EXERCISE GOAL → For the entries below, the expected answer is the line with "Segment every instance", the line with "Image attached. Can", and every line between them, exactly as written, and nothing more.

SUPPLIED ENTRIES →
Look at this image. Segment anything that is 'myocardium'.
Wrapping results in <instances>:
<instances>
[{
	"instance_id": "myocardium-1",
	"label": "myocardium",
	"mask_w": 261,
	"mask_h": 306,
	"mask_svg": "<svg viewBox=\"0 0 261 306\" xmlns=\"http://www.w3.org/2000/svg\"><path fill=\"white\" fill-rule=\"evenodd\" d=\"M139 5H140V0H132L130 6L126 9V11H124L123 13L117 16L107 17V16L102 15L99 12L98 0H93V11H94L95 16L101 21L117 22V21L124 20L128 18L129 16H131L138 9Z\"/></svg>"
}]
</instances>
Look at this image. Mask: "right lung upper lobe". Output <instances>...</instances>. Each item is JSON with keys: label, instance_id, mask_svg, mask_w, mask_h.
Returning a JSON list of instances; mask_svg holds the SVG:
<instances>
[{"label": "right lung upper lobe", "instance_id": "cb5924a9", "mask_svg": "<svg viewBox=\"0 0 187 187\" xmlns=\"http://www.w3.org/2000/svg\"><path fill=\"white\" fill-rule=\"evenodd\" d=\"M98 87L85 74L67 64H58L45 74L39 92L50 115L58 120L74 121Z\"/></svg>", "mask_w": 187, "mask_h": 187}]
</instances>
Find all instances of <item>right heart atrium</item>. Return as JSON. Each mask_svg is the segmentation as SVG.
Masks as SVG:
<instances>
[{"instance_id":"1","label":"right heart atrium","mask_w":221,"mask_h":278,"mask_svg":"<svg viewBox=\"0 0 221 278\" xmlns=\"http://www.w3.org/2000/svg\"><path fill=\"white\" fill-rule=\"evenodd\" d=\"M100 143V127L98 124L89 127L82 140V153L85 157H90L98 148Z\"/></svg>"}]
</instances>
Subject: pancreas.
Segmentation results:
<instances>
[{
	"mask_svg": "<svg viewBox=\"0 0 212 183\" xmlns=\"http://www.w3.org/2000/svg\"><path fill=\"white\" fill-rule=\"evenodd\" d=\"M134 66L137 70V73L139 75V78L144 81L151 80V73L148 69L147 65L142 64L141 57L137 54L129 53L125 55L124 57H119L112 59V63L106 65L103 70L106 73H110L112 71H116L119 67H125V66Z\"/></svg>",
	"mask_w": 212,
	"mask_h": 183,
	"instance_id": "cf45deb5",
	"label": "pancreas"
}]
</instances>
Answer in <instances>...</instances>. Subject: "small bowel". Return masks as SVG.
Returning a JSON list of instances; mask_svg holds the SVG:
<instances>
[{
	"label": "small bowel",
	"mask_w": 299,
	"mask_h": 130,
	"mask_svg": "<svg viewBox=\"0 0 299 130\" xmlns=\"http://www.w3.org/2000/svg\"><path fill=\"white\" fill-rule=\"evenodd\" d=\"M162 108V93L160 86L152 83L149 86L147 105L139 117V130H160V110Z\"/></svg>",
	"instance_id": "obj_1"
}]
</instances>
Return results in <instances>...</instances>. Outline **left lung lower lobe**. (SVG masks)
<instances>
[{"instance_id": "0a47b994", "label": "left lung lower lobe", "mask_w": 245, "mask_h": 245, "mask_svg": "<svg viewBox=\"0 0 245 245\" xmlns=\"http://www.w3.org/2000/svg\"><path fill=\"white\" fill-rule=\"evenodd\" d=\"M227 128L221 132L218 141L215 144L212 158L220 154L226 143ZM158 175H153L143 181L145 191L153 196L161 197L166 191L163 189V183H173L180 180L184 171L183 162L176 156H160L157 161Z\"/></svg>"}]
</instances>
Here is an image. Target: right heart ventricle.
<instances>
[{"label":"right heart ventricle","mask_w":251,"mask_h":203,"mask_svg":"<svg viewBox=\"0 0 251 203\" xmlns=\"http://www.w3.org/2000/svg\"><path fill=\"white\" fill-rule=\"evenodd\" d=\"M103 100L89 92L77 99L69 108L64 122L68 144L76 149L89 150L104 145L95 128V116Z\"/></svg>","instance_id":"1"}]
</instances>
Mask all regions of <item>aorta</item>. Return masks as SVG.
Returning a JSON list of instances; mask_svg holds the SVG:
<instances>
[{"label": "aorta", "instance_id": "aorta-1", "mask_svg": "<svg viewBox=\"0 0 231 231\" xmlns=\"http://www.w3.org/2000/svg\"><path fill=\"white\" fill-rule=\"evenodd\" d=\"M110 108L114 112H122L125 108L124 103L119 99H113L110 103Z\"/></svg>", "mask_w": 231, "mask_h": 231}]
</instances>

* * *

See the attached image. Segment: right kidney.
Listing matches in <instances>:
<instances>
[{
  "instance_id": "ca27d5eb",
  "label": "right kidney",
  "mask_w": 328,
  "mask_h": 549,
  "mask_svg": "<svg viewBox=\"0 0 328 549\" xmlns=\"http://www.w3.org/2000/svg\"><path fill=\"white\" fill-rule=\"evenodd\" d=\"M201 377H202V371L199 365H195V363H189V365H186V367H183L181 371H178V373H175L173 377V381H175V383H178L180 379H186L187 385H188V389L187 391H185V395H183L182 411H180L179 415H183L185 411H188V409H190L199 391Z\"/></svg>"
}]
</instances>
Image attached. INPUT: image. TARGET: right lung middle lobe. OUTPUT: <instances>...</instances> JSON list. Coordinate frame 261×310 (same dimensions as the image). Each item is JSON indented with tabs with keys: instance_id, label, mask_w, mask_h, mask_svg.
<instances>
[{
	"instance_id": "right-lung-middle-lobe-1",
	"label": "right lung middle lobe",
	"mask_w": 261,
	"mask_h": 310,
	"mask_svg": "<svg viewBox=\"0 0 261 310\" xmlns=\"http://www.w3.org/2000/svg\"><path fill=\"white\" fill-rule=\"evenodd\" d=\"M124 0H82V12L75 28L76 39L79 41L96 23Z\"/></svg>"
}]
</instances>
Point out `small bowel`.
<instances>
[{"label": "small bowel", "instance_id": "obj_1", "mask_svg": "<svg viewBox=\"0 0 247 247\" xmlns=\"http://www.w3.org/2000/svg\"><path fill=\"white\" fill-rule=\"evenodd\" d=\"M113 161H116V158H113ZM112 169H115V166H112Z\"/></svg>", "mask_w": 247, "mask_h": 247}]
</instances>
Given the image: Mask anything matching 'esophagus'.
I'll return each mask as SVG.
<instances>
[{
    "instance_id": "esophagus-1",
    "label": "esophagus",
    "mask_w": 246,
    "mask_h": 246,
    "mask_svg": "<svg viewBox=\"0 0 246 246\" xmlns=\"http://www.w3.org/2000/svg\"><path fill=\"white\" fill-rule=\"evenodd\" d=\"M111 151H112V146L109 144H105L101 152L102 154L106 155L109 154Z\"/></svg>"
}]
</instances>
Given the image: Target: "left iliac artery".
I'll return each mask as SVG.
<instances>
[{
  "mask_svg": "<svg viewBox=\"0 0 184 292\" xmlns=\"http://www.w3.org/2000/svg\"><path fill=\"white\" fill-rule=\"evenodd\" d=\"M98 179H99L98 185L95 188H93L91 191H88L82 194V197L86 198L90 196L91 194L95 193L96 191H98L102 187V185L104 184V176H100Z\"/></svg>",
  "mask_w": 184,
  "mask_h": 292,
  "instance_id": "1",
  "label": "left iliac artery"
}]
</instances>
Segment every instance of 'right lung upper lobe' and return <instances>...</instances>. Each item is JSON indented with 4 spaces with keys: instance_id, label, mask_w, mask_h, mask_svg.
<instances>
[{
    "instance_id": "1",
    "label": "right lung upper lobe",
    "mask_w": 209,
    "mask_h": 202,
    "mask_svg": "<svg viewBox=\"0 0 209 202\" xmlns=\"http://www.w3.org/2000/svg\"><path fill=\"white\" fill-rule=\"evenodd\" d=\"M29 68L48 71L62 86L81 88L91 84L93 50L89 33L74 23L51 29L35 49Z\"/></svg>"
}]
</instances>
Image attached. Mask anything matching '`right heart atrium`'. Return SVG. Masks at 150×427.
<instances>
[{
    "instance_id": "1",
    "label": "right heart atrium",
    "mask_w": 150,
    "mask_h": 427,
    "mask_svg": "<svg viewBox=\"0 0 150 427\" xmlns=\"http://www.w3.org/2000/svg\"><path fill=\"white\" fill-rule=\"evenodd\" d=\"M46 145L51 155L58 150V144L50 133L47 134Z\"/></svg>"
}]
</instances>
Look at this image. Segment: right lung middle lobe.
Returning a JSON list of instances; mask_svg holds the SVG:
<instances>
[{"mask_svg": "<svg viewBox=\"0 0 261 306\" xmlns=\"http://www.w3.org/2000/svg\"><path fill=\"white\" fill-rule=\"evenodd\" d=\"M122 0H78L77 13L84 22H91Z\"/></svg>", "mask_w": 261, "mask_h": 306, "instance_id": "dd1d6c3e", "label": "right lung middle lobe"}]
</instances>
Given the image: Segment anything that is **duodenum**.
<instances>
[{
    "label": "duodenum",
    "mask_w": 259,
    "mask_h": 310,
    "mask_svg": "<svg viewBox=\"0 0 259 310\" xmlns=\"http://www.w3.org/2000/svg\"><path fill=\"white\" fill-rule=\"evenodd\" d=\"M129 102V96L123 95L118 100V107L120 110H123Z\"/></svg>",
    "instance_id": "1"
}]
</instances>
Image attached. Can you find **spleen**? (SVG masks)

SOLVED EXERCISE →
Segment every instance of 'right lung upper lobe' and return <instances>...</instances>. Each item is JSON indented with 4 spaces with keys: instance_id, label, mask_w, mask_h, mask_svg.
<instances>
[{
    "instance_id": "1",
    "label": "right lung upper lobe",
    "mask_w": 209,
    "mask_h": 202,
    "mask_svg": "<svg viewBox=\"0 0 209 202\" xmlns=\"http://www.w3.org/2000/svg\"><path fill=\"white\" fill-rule=\"evenodd\" d=\"M29 68L48 71L62 86L81 88L91 84L93 50L89 33L74 23L51 29L35 49Z\"/></svg>"
}]
</instances>
Image attached. Mask anything matching '`right heart atrium`'. Return SVG. Masks at 150×427.
<instances>
[{
    "instance_id": "1",
    "label": "right heart atrium",
    "mask_w": 150,
    "mask_h": 427,
    "mask_svg": "<svg viewBox=\"0 0 150 427\" xmlns=\"http://www.w3.org/2000/svg\"><path fill=\"white\" fill-rule=\"evenodd\" d=\"M46 145L51 155L58 150V144L50 133L47 134Z\"/></svg>"
}]
</instances>
Look at this image. Segment: right lung middle lobe.
Returning a JSON list of instances; mask_svg holds the SVG:
<instances>
[{"mask_svg": "<svg viewBox=\"0 0 261 306\" xmlns=\"http://www.w3.org/2000/svg\"><path fill=\"white\" fill-rule=\"evenodd\" d=\"M122 0H78L77 13L84 22H91Z\"/></svg>", "mask_w": 261, "mask_h": 306, "instance_id": "dd1d6c3e", "label": "right lung middle lobe"}]
</instances>
Given the image: Segment anything that is **duodenum**.
<instances>
[{
    "label": "duodenum",
    "mask_w": 259,
    "mask_h": 310,
    "mask_svg": "<svg viewBox=\"0 0 259 310\" xmlns=\"http://www.w3.org/2000/svg\"><path fill=\"white\" fill-rule=\"evenodd\" d=\"M129 102V96L123 95L118 100V107L120 110H123Z\"/></svg>",
    "instance_id": "1"
}]
</instances>
Image attached. Can you find **spleen**? (SVG masks)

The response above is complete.